All in all, reasonably successful. Time to bust it to the airport and get home to the family.
“Welcome home CV! How was your trip?” – Mrs. CV
“Meh…I need a drink.” – Me
“Why don’t you pour yourself a Gentleman Jack and let’s watch some TV” – Mrs. CV
“You had me at pour!” – Me
“Oh, and don’t forget to do your expense report right away. We need the cash especially since you had to pay for your plane ticket like 2 months ago to get a decent fare.” – Mrs. CV
“OK no prob. I’ll do it first thing tomorrow.” – Me
So, arriving at the cube early I was ready to tackle the mountains of receipts.
First, log onto the corporate system.
I swear I just did this like 3 weeks ago.
OK after 20 minutes of trying to come up with a random set of characters that fit my company’s requirements, tested my patience (doesn’t take much surprisingly), and made me feel like a complete moron, I finally found one that would work:
Now that I’m on the network, I need to get into our expense report system. But, in order to do that, I need to sign into our Single Password System, aka SPS. Yes, technically I have already signed on so it’s my second password, but I digress.
The theory here is simple – sign into one system and all your corporate accounts from the CRM system, HR benefits, Payroll, Flex 125 and Expense Reports are at your finger tips without having to log into each separately. No more dealing with their individual idiosyncrasies.
Click on the Expense Report portal
“Wait, you’ve gotta be shitting me?”
From over the polyester wall my coworker says, “Ummm, CV you ok over there?”
“This is bull shit! I sign onto the SPS and click on the Expense Report system and it says my password needs to be changed. That’s crap!”
Coworker – “Did you have to redo your network password?”
Coworker – “Well there’s your problem. You change the main mothership password and it’s a cascading cluster fuck of captcha’s. Good luck with that. Heehee.”
OK, let’s see…click on “reset password”.
Alright let’s make this easy.

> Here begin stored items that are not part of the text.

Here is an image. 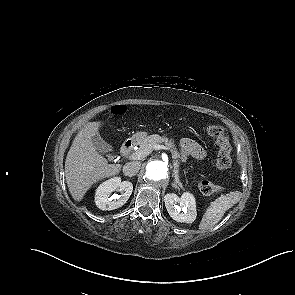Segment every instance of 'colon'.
I'll list each match as a JSON object with an SVG mask.
<instances>
[{
	"instance_id": "obj_1",
	"label": "colon",
	"mask_w": 295,
	"mask_h": 295,
	"mask_svg": "<svg viewBox=\"0 0 295 295\" xmlns=\"http://www.w3.org/2000/svg\"><path fill=\"white\" fill-rule=\"evenodd\" d=\"M127 111V108L123 105L114 106L111 109V113L114 115H122ZM208 134L214 139L218 146V154L216 159V165L219 169H228L231 165V145L226 137L223 129L218 125H210L207 128ZM200 191L205 195H212L219 192L221 186L214 184L208 180H202L199 185Z\"/></svg>"
}]
</instances>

I’m just going to add a digit at the end of my old one like I always do. So, in this case it’ll be:
Crap! The dreaded captcha!
OK for those of you who don’t know what captcha’s are, they are the Devil’s test to prove you are 1) human and 2) have the ability to read seemingly random crap that’s melted into a blob of word goo.
Umm what’ s that second…word…thing? Click - Try Again
Umm? Click – Try Again
Seriously? Click - Try Again
OK! I can do this!
e x c Ummmm e l m ? u s i c a l e
Ok that only took about an hour, but it’ll be worth it to not have Mrs. CV yell at me when I get home.
Now where did I put those receipts?
Awww crap…I think I left them on the kitchen counter.